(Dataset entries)

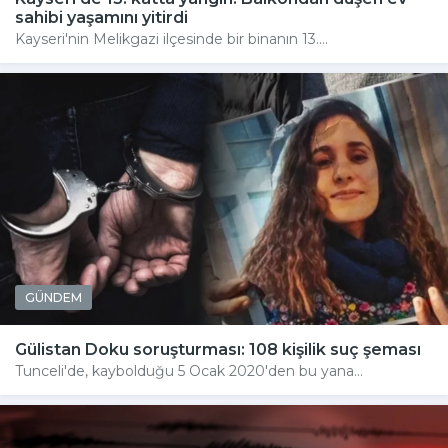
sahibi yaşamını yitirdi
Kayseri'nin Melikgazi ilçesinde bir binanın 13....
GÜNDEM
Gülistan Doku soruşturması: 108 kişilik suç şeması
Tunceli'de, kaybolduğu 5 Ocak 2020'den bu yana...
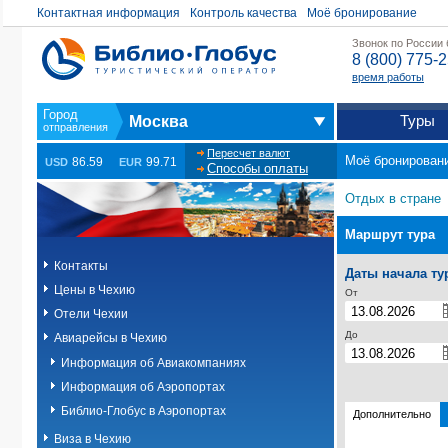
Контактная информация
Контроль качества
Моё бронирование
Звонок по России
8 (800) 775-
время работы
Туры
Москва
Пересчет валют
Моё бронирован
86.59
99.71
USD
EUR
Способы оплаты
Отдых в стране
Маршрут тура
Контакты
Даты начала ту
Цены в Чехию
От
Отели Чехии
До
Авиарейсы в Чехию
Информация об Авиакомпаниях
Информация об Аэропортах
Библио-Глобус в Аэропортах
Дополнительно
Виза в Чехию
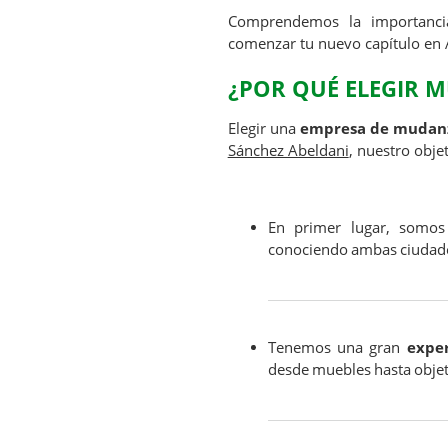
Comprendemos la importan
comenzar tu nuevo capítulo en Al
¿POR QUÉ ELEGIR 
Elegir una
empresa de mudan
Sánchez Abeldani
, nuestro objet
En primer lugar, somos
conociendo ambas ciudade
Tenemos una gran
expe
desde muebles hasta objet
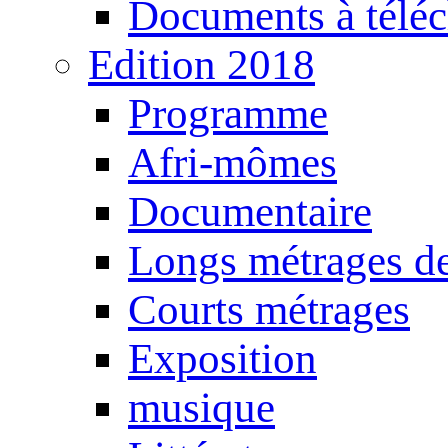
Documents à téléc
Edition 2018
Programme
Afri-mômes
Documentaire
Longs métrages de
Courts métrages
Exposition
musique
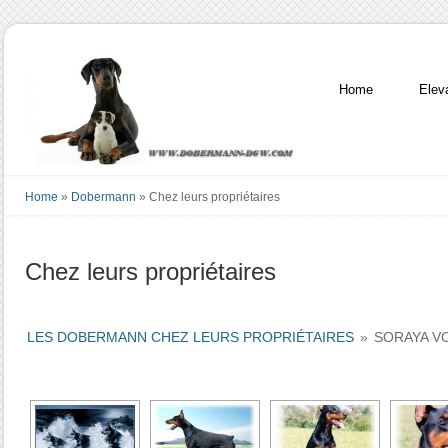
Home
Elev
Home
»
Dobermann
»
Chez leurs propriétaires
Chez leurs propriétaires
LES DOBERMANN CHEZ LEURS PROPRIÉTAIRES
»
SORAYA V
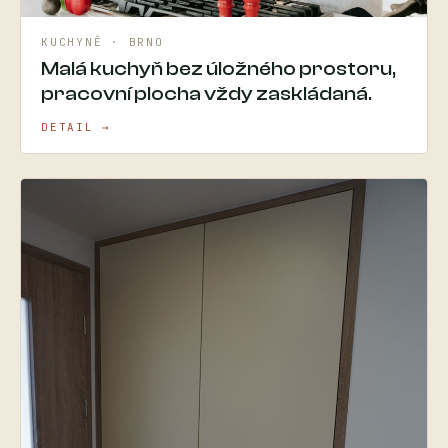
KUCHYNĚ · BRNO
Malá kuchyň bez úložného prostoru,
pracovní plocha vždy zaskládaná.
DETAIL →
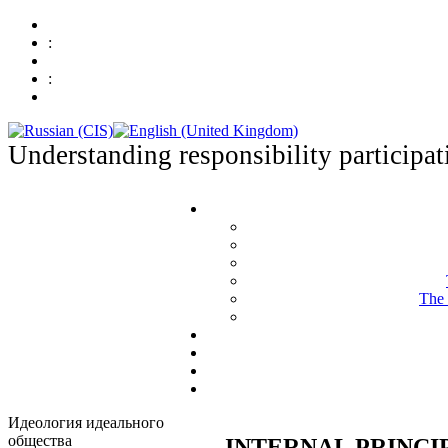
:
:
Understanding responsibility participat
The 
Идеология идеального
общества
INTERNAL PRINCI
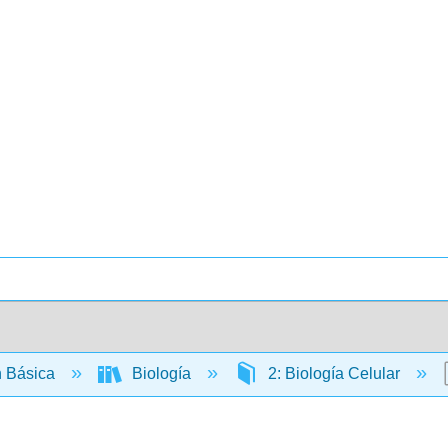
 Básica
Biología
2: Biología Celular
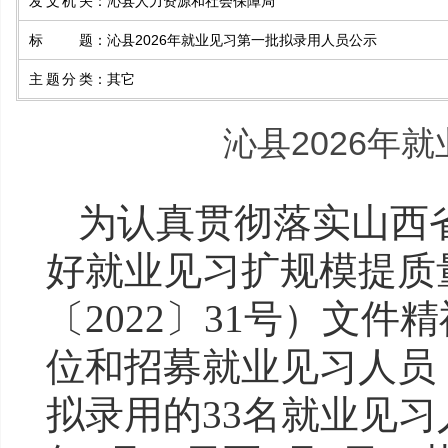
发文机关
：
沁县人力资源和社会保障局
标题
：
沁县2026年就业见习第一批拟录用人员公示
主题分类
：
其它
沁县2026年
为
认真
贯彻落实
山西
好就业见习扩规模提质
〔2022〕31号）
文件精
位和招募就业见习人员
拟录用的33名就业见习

> _To do_: Output only these lines, word for word: the line containing "Даты начала ту" and every line after it through the last line of the data. Omit the pictures.

> _Answer space_:
Даты начала ту
Цены в Чехию
От
Отели Чехии
До
Авиарейсы в Чехию
Информация об Авиакомпаниях
Информация об Аэропортах
Библио-Глобус в Аэропортах
Дополнительно
Виза в Чехию
Comprendemos la importan
comenzar tu nuevo capítulo en Al
¿POR QUÉ ELEGIR 
Elegir una
empresa de mudan
Sánchez Abeldani
, nuestro objet
En primer lugar, somos
conociendo ambas ciudade
Tenemos una gran
expe
desde muebles hasta objet
Documents à téléc
Edition 2018
Programme
Afri-mômes
Documentaire
Longs métrages de
Courts métrages
Exposition
musique
Home
Elev
Home
»
Dobermann
»
Chez leurs propriétaires
Chez leurs propriétaires
LES DOBERMANN CHEZ LEURS PROPRIÉTAIRES
»
SORAYA V
KUCHYNĚ · BRNO
Malá kuchyň bez úložného prostoru,
pracovní plocha vždy zaskládaná.
DETAIL →
:
:
Understanding responsibility participat
The 
Идеология идеального
общества
INTERNAL PRINCI
 Básica
Biología
2: Biología Celular
发文机关
：
沁县人力资源和社会保障局
标题
：
沁县2026年就业见习第一批拟录用人员公示
主题分类
：
其它
沁县2026年
为
认真
贯彻落实
山西
好就业见习扩规模提质
〔2022〕31号）
文件精
位和招募就业见习人员
拟录用的33名就业见习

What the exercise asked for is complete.